In the event of a breach of the Corporate Integrity Agreement, the Company could become liable for payment of certain stipulated penalties, or its RehabCare subsidiaries could be excluded from participation in federal health care programs. The costs associated with compliance with the Corporate Integrity Agreement could be substantial and may be greater than the Company currently anticipates.

The foregoing descriptions of the Settlement Agreement and the Corporate Integrity Agreement are qualified in their entirety by the full terms of the Settlement Agreement and the Corporate Integrity Agreement, which are attached as Exhibit 10.1 and Exhibit 10.2 hereto, respectively, and incorporated herein by reference.

 

Item 2.03. Creation of a Direct Financial Obligation or an Obligation under an Off-Balance Sheet Arrangement of a Registrant.

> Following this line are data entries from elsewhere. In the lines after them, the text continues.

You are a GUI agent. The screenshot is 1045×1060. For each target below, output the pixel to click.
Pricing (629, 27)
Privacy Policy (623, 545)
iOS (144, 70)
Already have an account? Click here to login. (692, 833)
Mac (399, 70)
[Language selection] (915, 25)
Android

The information set forth above under Item 1.01 regarding the Settlement Agreement is incorporated by reference into this Item 2.03.

 

Item 7.01. Regulation FD Disclosure.

Incorporated by reference is a press release issued by Kindred Healthcare, Inc. on January 12, 2016, which is attached hereto as Exhibit 99.1. This information is being furnished under Item 7.01 and shall not be deemed “filed” for purposes of Section 18 of the Securities Exchange Act of 1934, as amended (the “Exchange Act”), or otherwise subject to the liability of such section, nor shall this information be deemed incorporated by reference in any filing made by Kindred under the Securities Act of 1933, as amended, or the Exchange Act, except as expressly set forth by specific reference in such a filing.

 

Item 9.01. Financial Statements and Exhibits.

 

(d) Exhibits

 

Exhibit
No.

  

Description of Exhibit

10.1    Settlement Agreement, effective as of January 12, 2016, by and among the United States of America, acting through the United States Department of Justice and on behalf of the Office of Inspector General of the Department of Health and Human Services, RehabCare Group, Inc. and RehabCare Group East, Inc., Kindred Healthcare, Inc., and Janet Halpin and Shawn Fahey.
10.2    Corporate Integrity Agreement, effective as of January 11, 2016, by and between the Office of Inspector General of the Department of Health and Human Services, RehabCare Group, Inc. and Kindred Healthcare, Inc.
99.1    Press release dated January 12, 2016.


SIGNATURES

Pursuant to the requirements of the Securities Exchange Act of 1934, the registrant has duly caused this report to be signed on its behalf by the undersigned hereto duly authorized.

 

    KINDRED HEALTHCARE, INC.
Date: January 12, 2016     By:  

/s/ Joseph L. Landenwich

      Joseph L. Landenwich
      General Counsel and Corporate Secretary


EXHIBIT INDEX

 

Exhibit

  

Description

10.1
   Settlement Agreement, effective as of January 12, 2016, by and among the United States of America, acting through the United States Department of Justice and on behalf of the Office of Inspector General of the Department of Health and Human Services, RehabCare Group, Inc. and RehabCare Group East, Inc., Kindred Healthcare, Inc., and Janet Halpin and Shawn Fahey.
10.2    Corporate Integrity Agreement, effective as of January 11, 2016, by and between the Office of Inspector General of the Department of Health and Human Services, RehabCare Group, Inc. and Kindred Healthcare, Inc.
99.1    Press release dated January 12, 2016.